DESCRIPTION OF THE TASK: Leave the images aside and output every entry exactly.

DATA TO PROCESS:

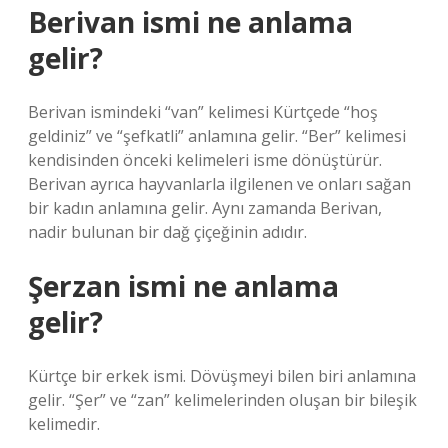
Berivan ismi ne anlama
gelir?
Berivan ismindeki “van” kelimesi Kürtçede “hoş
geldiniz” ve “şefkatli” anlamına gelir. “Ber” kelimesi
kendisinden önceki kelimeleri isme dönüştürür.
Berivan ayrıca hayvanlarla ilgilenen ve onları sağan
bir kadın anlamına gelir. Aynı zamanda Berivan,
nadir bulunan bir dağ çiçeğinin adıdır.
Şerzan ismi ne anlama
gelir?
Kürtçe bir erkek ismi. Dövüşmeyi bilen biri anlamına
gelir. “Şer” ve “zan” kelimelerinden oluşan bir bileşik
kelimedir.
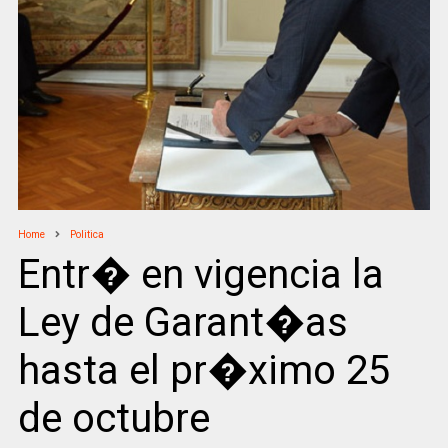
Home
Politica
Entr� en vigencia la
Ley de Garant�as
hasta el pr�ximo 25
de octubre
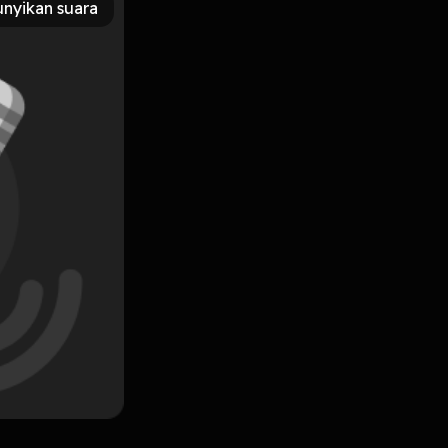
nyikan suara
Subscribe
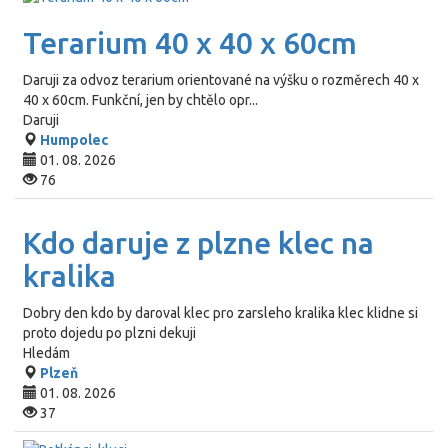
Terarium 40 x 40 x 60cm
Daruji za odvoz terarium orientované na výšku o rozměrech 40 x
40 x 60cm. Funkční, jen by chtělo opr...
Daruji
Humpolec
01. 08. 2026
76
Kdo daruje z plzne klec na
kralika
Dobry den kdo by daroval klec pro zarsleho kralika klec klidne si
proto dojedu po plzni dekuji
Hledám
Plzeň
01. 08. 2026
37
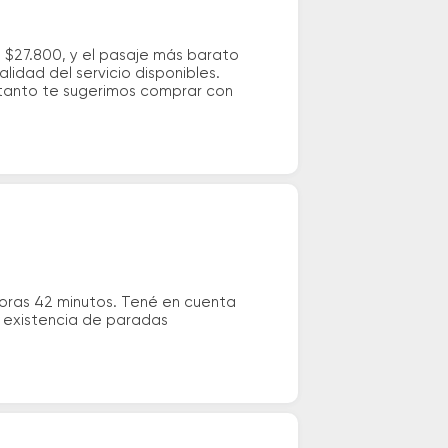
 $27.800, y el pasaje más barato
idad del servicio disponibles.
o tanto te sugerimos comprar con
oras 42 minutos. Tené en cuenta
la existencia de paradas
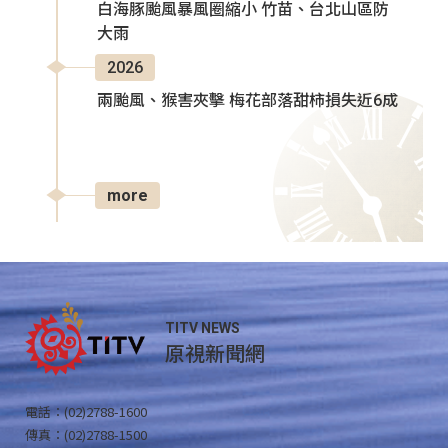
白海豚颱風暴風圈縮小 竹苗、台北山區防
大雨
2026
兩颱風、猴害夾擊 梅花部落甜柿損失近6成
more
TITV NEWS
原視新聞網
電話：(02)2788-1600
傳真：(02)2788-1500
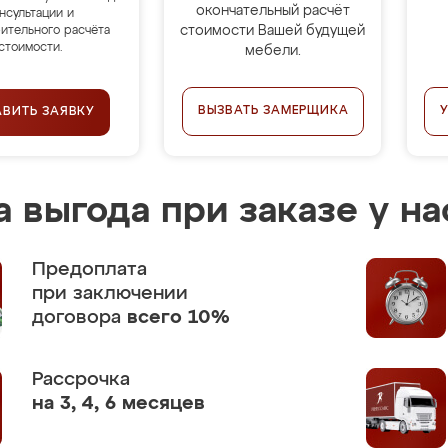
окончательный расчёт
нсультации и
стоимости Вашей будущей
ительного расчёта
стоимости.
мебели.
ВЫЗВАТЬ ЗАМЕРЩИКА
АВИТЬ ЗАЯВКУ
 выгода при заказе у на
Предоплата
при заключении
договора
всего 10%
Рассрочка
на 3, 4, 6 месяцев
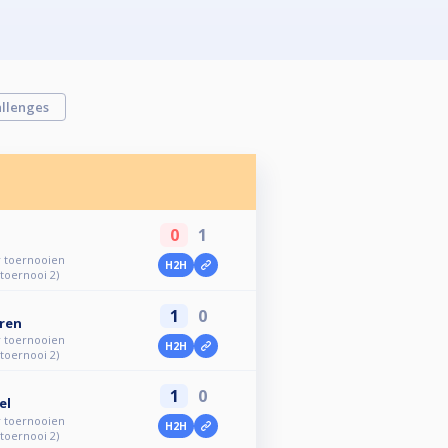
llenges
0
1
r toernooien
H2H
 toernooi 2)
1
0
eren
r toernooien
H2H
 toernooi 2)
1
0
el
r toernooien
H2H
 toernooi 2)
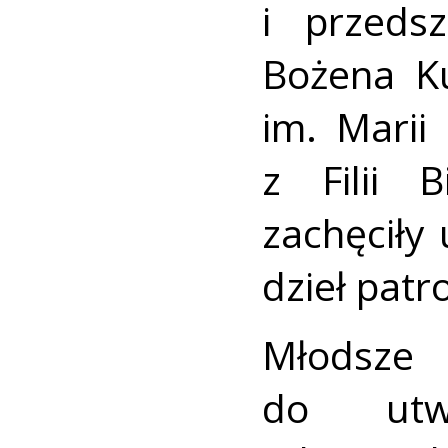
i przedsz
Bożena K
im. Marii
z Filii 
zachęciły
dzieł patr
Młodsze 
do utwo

YOUR RESPONSE:
Berivan ismi ne anlama
gelir?
Berivan ismindeki “van” kelimesi Kürtçede “hoş
geldiniz” ve “şefkatli” anlamına gelir. “Ber” kelimesi
kendisinden önceki kelimeleri isme dönüştürür.
Berivan ayrıca hayvanlarla ilgilenen ve onları sağan
bir kadın anlamına gelir. Aynı zamanda Berivan,
nadir bulunan bir dağ çiçeğinin adıdır.
Şerzan ismi ne anlama
gelir?
Kürtçe bir erkek ismi. Dövüşmeyi bilen biri anlamına
gelir. “Şer” ve “zan” kelimelerinden oluşan bir bileşik
kelimedir.
Home
Politica
Entr� en vigencia la
Ley de Garant�as
hasta el pr�ximo 25
de octubre
nyikan suara
Subscribe
Terarium 40 x 40 x 60cm
Daruji za odvoz terarium orientované na výšku o rozměrech 40 x
40 x 60cm. Funkční, jen by chtělo opr...
Daruji
Humpolec
01. 08. 2026
76
Kdo daruje z plzne klec na
kralika
Dobry den kdo by daroval klec pro zarsleho kralika klec klidne si
proto dojedu po plzni dekuji
Hledám
Plzeň
01. 08. 2026
37
 $27.800, y el pasaje más barato
idad del servicio disponibles.
o tanto te sugerimos comprar con
oras 42 minutos. Tené en cuenta
la existencia de paradas
白海豚颱風暴風圈縮小 竹苗、台北山區防
大雨
2026
兩颱風、猴害夾擊 梅花部落甜柿損失近6成
more
TITV NEWS
原視新聞網
電話：(02)2788-1600
傳真：(02)2788-1500
окончательный расчёт
нсультации и
стоимости Вашей будущей
ительного расчёта
стоимости.
мебели.
ВЫЗВАТЬ ЗАМЕРЩИКА
АВИТЬ ЗАЯВКУ
 выгода при заказе у на
Предоплата
при заключении
договора
всего 10%
Рассрочка
на 3, 4, 6 месяцев
llenges
0
1
r toernooien
H2H
 toernooi 2)
1
0
eren
r toernooien
H2H
 toernooi 2)
1
0
el
r toernooien
H2H
 toernooi 2)
i przedsz
Bożena K
im. Marii
z Filii 
zachęciły
dzieł patr
Młodsze 
do utwo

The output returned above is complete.